BED DATA asks: What is Bed time? What is Sick time? When does Sick time become ‘Crip Time’? How do you measure ‘Crip time’? What does it feel like? How to communicate the experience of chronic conditions, chronic fatigue and disabilities to an able-bodied audience?

View from a bedroom out of a door to another room where Ikea Billy shelves are filled with books.

View from a bedroom out of a door to another room where Ikea Billy shelves are filled with books.

Crip is term that has been used historically to stigmatize and oppress disabled and chronically sick people. It has been reclaimed by some people with disabilities and chronic illnesses. Crip Time is in line with ‘Crip theory’ – a concept that came from an essay on Crip Time, by Ellen Samuels. In the essay Samuels quotes her friends Alison Kafer, who says that crip times means: “rather than bend disabled bodies and minds to meet the clock, crip time bends the clock to meet disabled bodies and minds.”

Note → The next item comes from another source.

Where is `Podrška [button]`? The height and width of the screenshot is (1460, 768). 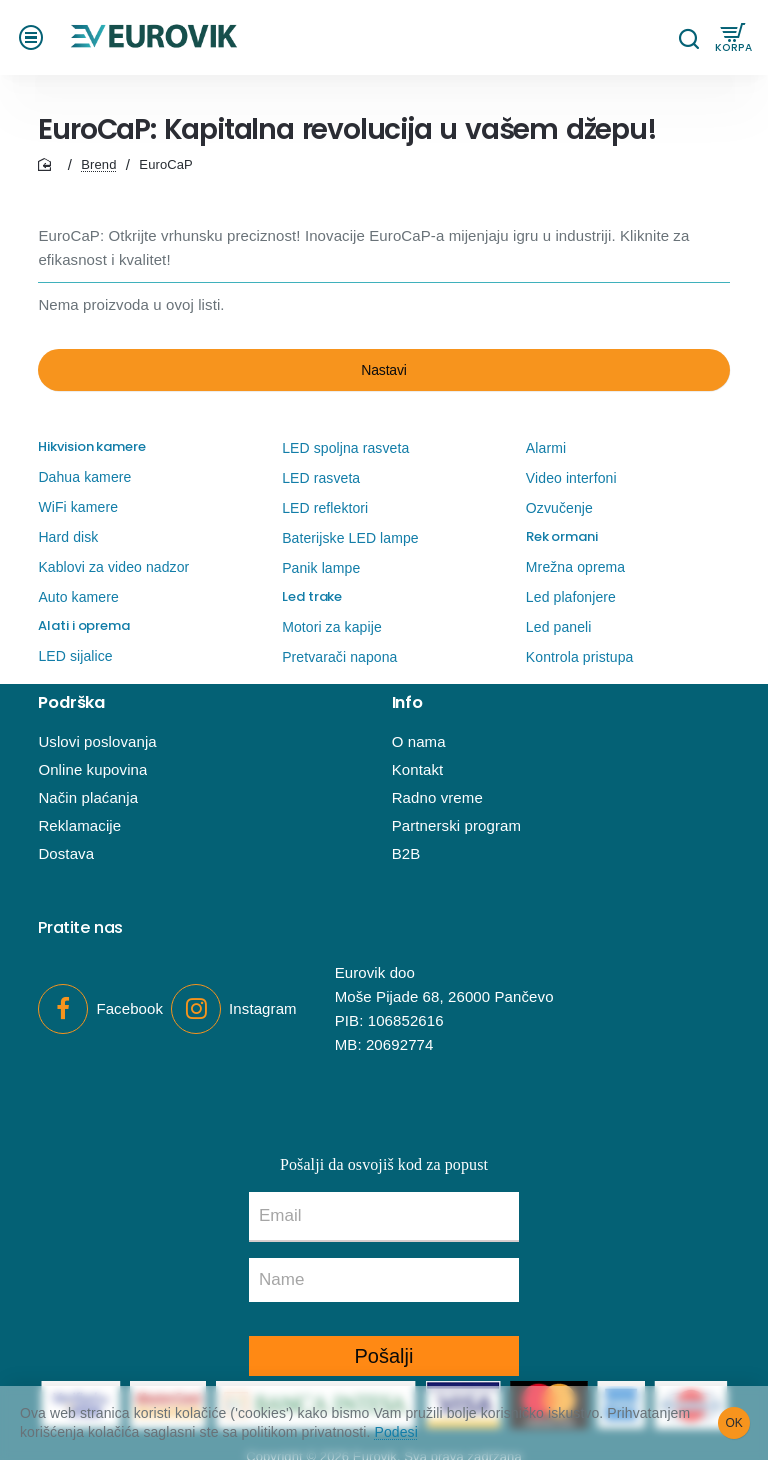 Podrška [button] is located at coordinates (71, 703).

People with long-term, chronic illness and disabilities and neurodivergent people often experience time and space differently than non-atypical people. As their needs and abilities change over time, so does their perception of time.

Collage of six photos of bed view through the doorway, taken at different times of day.

Collage of six photos of bed view through the doorway, taken at different times of day.

One day we may be able to write. Another day we cannot face the light or make it to the bathroom or kitchen without a great deal of effort. Another day we can be overcome with excruciating physical pain, or have difficulty breathing or standing. After days of being very unwell, it can feel like we are dreaming. Stuck in a dream. It can be bewildering and isolating or peaceful and contemplative. Every day is different, and moments can stretch with the changing light, or slip away into seasons.

Chronic illness shapes crip time, – everyone has a constantly changing experience of Crip time. People with neuro-divergency can overestimate the time it would take to perform a task, or get lost for many hours in hyperfocus.

Bed time is a project that explores different ways to map and visualize one person’s experience of time. Using photography, audio, video, paper and pencil, and health data (sleep, heart, steps, etc.) movement is documented and data mapped according to given representations of linear time and measurements.

For example, some of the process includes stop motion photography and photographs taken at regular intervals in linear time being sampled; activity and the changing light create changes in colour and hue. The final pattern is mapped as measuring tape. This produces a physical object that described how the intensity of passing time is experienced unevenly. The tape represents ‘linear, ticking time’. The video stills are montaged into a short video where the visual blur and color show time through a ‘crip theory’ lens.

Work in progress.

Long brown hair on cotton sheets with a pastel floral pattern in natural light.

Long brown hair on cotton sheets with a pastel floral pattern in natural light.